Public spaces are hardly ever neutral spaces, and Screen City Biennial Other Minds accordingly aims to highlight the contested layers behind its venue, identifying the signs and traces that mark the scientific museum as such, while embracing the submerged elements of its history through exhibition storytelling and that of the single artworks. The artists, in a more or less explicit way, have respectively entered into dialogue with the Museum of Celestial Science and with the archaeology of stargazing or cosmic objects displayed in its rooms, as well as with the surrounding area of Treptower Park.
Among others, these dialogues will include engaging with the pendulum on the stage of the Einstein Hall, which the artist duo Metahaven has incorporated into their work Capture (2022); the Solar Physical Cabinet, a room employed by scientists to project a real-time image of the sun, that will home Viktor Pedersen and Ingrid K. Bjornaali’s To See Without Man (2022), a work that reflects on plants’ intelligence and the transforming potential of solar and photosynthetic processes; Patricia Domìnguez’s video installation Matrix Vegetal (2022), which will extends sculpturally to embrace the large iron meteorite in the Museum of Celestial Science; Lundahl & Seitl’s STERNWARTE—A Language of What May Not Be Said (2022), part of their series Symphony of a Missing Room (2009–ongoing), that will include atmospheric sounds recorded at the Archenhold Observatory. And finally, Anna Ehrenstein and 4DHD’ decolonial aesthetic in their Coffee Ground Imaginaries (2022) virtually draws a line connecting the Archenhold Observatory with the former colonial village that was built in Karpfenteich in Treptower Park during the 1896 Exposition, as well as the location of the Arms Industry Offices on Pariser Platz, which were integral to Germany’s colonization projects in Africa.
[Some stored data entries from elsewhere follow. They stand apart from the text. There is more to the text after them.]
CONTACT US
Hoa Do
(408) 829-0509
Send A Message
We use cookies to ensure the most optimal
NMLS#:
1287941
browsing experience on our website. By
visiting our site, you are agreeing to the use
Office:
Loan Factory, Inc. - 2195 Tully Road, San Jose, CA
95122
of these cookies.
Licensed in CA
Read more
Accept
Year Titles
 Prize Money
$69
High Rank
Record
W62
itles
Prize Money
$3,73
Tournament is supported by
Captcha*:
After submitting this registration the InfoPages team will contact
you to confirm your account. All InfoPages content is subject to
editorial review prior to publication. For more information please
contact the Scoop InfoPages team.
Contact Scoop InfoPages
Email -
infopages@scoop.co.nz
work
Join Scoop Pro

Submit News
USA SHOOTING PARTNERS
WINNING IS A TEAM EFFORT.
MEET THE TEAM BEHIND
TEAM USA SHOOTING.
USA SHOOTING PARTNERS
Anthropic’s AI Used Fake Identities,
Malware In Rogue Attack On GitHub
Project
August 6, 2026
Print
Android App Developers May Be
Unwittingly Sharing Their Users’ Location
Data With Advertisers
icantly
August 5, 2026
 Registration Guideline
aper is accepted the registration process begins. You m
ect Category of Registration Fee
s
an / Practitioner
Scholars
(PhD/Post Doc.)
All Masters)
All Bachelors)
The team at Archenhold Observatory has welcomed Other Minds and made an effort to understand the exhibition’s needs, even going so far as to make available special areas that are usually not accessible to the public. For this collaborative spirit, we are deeply grateful to Tim Florian Horn, Stefan Gotthold, Matthieu Jimenez, and the rest of the team at the Archenhold Observatory and Stiftung Planetarium Berlin.
The Archenhold Observatory is one of the three astronomical facilities of the Stiftung Planetarium Berlin (Berlin Planetarium Foundation).